Orchestrate MPI Applications
Python makes it easy to run functions in a new process through multiprocessing and run executables through libraries like subprocess . Python is a convenient tool for writing workflows that orchestrate many things, but often that is limited by these APIs to a single node. Dragon makes it possible to orchestrate across many nodes and even run parallel applications, such as those written with the Message Passing Interface (MPI) most often used for HPC applications.
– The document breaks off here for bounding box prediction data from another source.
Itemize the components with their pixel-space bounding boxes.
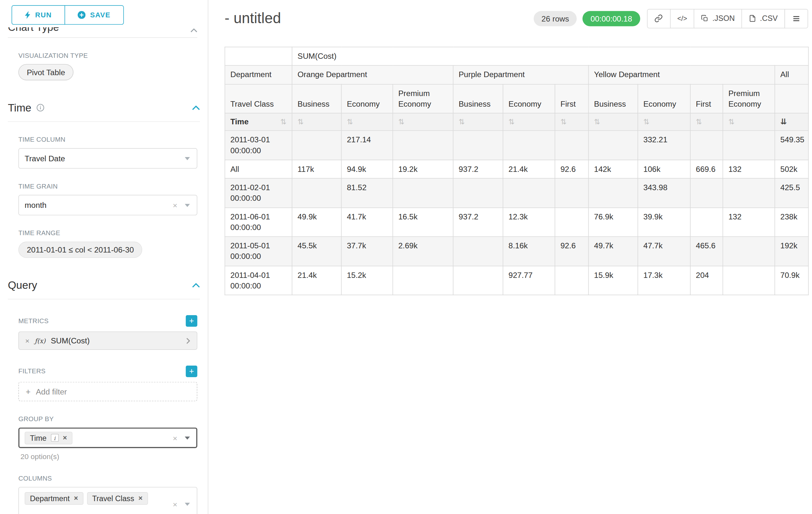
chevron-up-icon[interactable] xyxy=(192,283,200,288)
travel-class-header: Economy xyxy=(342,84,393,113)
export-json-label: .JSON xyxy=(712,14,735,23)
sort-toggle-icon[interactable]: ⇅ xyxy=(281,117,287,127)
tag-label: Department xyxy=(30,494,70,503)
pivot-cell: 81.52 xyxy=(342,178,393,208)
pivot-cell xyxy=(723,237,775,266)
clear-icon[interactable]: × xyxy=(173,433,177,442)
bolt-icon xyxy=(25,11,30,19)
travel-class-header: Business xyxy=(453,84,503,113)
share-link-button[interactable] xyxy=(647,9,670,28)
pivot-cell: 937.2 xyxy=(453,160,503,178)
time-grain-select[interactable]: month × xyxy=(18,195,197,216)
pivot-cell xyxy=(555,178,589,208)
time-column-label: TIME COLUMN xyxy=(18,136,197,143)
add-filter-button[interactable]: + Add filter xyxy=(18,382,197,401)
columns-select[interactable]: Department × Travel Class × × xyxy=(18,487,197,514)
metric-item[interactable]: × ƒ(x) SUM(Cost) xyxy=(18,331,197,350)
travel-class-header: First xyxy=(555,84,589,113)
pivot-cell: 15.2k xyxy=(342,266,393,295)
sort-toggle-icon[interactable]: ⇅ xyxy=(509,117,515,126)
chart-title[interactable]: - untitled xyxy=(225,10,281,27)
metric-name: SUM(Cost) xyxy=(51,336,90,345)
caret-down-icon[interactable] xyxy=(185,503,190,506)
pivot-cell: 16.5k xyxy=(393,208,453,237)
pivot-cell xyxy=(393,131,453,160)
export-csv-label: .CSV xyxy=(760,14,778,23)
chevron-right-icon[interactable] xyxy=(186,337,190,344)
pivot-cell xyxy=(503,178,555,208)
pivot-cell: 92.6 xyxy=(555,237,589,266)
sort-toggle-icon[interactable]: ⇅ xyxy=(560,117,567,126)
sort-toggle-icon[interactable]: ⇅ xyxy=(347,117,353,126)
run-button[interactable]: RUN xyxy=(11,5,65,24)
time-section-header[interactable]: Time xyxy=(8,102,200,122)
metrics-label: METRICS xyxy=(18,317,49,325)
info-icon[interactable] xyxy=(36,104,44,112)
caret-down-icon[interactable] xyxy=(185,157,190,160)
visualization-type-label: VISUALIZATION TYPE xyxy=(18,52,197,59)
pivot-cell: 39.9k xyxy=(638,208,690,237)
export-csv-button[interactable]: .CSV xyxy=(742,9,785,28)
sort-toggle-icon[interactable]: ⇅ xyxy=(696,117,702,126)
remove-tag-icon[interactable]: × xyxy=(138,495,143,502)
travel-class-header: Premium Economy xyxy=(723,84,775,113)
query-section-header[interactable]: Query xyxy=(8,279,200,299)
query-timer-badge: 00:00:00.18 xyxy=(583,11,640,26)
sort-descending-icon[interactable]: ⇊ xyxy=(780,117,787,127)
chevron-up-icon[interactable] xyxy=(192,105,200,110)
caret-down-icon[interactable] xyxy=(185,436,190,439)
pivot-cell xyxy=(589,178,638,208)
sort-toggle-icon[interactable]: ⇅ xyxy=(459,117,465,126)
time-column-select[interactable]: Travel Date xyxy=(18,148,197,169)
time-axis-label: Time xyxy=(230,117,249,127)
sort-toggle-icon[interactable]: ⇅ xyxy=(728,117,734,126)
pivot-cell: 49.7k xyxy=(589,237,638,266)
view-query-button[interactable]: </> xyxy=(670,9,695,28)
visualization-type-value[interactable]: Pivot Table xyxy=(18,64,74,80)
group-by-select[interactable]: Time i × × xyxy=(18,428,197,448)
add-filter-plus-button[interactable]: + xyxy=(186,366,197,377)
remove-tag-icon[interactable]: × xyxy=(74,495,78,502)
time-axis-cell: Time ⇅ xyxy=(225,113,292,130)
clear-icon[interactable]: × xyxy=(173,201,177,210)
pivot-cell: 17.3k xyxy=(638,266,690,295)
chevron-up-icon xyxy=(191,27,197,33)
time-range-value[interactable]: 2011-01-01 ≤ col < 2011-06-30 xyxy=(18,242,142,258)
metric-header: SUM(Cost) xyxy=(292,47,809,65)
column-group-header: Purple Department xyxy=(453,65,589,84)
table-row: 2011-03-01 00:00:00217.14332.21549.35 xyxy=(225,131,809,160)
remove-tag-icon[interactable]: × xyxy=(63,434,67,441)
info-icon[interactable]: i xyxy=(51,434,59,442)
remove-metric-icon[interactable]: × xyxy=(25,336,29,345)
pivot-cell xyxy=(555,131,589,160)
clear-icon[interactable]: × xyxy=(173,499,177,509)
export-json-button[interactable]: .JSON xyxy=(694,9,742,28)
time-section-title: Time xyxy=(8,102,31,114)
more-options-button[interactable] xyxy=(784,9,808,28)
table-row: 2011-02-01 00:00:0081.52343.98425.5 xyxy=(225,178,809,208)
pivot-cell: 92.6 xyxy=(555,160,589,178)
pivot-cell xyxy=(555,208,589,237)
divider xyxy=(8,37,197,38)
table-row: All117k94.9k19.2k937.221.4k92.6142k106k6… xyxy=(225,160,809,178)
chart-type-section-header[interactable]: Chart Type xyxy=(8,27,197,35)
tag-label: Time xyxy=(30,434,47,442)
sort-toggle-icon[interactable]: ⇅ xyxy=(594,117,600,126)
explore-view: RUN SAVE Chart Type VISUALIZATION TYPE P… xyxy=(0,0,812,514)
sort-toggle-icon[interactable]: ⇅ xyxy=(398,117,404,126)
sort-header-cell: ⇅ xyxy=(503,113,555,130)
sort-toggle-icon[interactable]: ⇅ xyxy=(297,117,303,126)
travel-class-header xyxy=(775,84,809,113)
sort-toggle-icon[interactable]: ⇅ xyxy=(643,117,649,126)
row-header: 2011-03-01 00:00:00 xyxy=(225,131,292,160)
pivot-cell: 132 xyxy=(723,160,775,178)
pivot-cell: 2.69k xyxy=(393,237,453,266)
add-metric-button[interactable]: + xyxy=(186,315,197,327)
travel-class-header: Economy xyxy=(638,84,690,113)
caret-down-icon[interactable] xyxy=(185,204,190,207)
pivot-cell: 142k xyxy=(589,160,638,178)
row-header: 2011-06-01 00:00:00 xyxy=(225,208,292,237)
save-button[interactable]: SAVE xyxy=(64,5,124,24)
pivot-cell: 8.16k xyxy=(503,237,555,266)
group-by-options-hint: 20 option(s) xyxy=(21,452,187,461)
Using Dragon to orchestrate MPI applications makes it simple to develop workflows like parameter studies, where the setup of a simulation code using MPI is varied in pursuit of “what if?” questions (e.g., “what if my airplane wing was shaped like this?”). Dragon does not rely on a traditional workload manager (e.g., Slurm) to do this. Instead Dragon runs on some set of nodes and orchestrates potentially many MPI applications run concurrently within those nodes. This enables much more sophisticated workflows that can have dependencies or logical branches. In this short tutorial, we’ll show some basic examples to get you started.
Launching of MPI Applications
Say we want data generation to come about via the results of an MPI model simulation. Once this data is generated, we want to be processed outside of the MPI application. We can do this!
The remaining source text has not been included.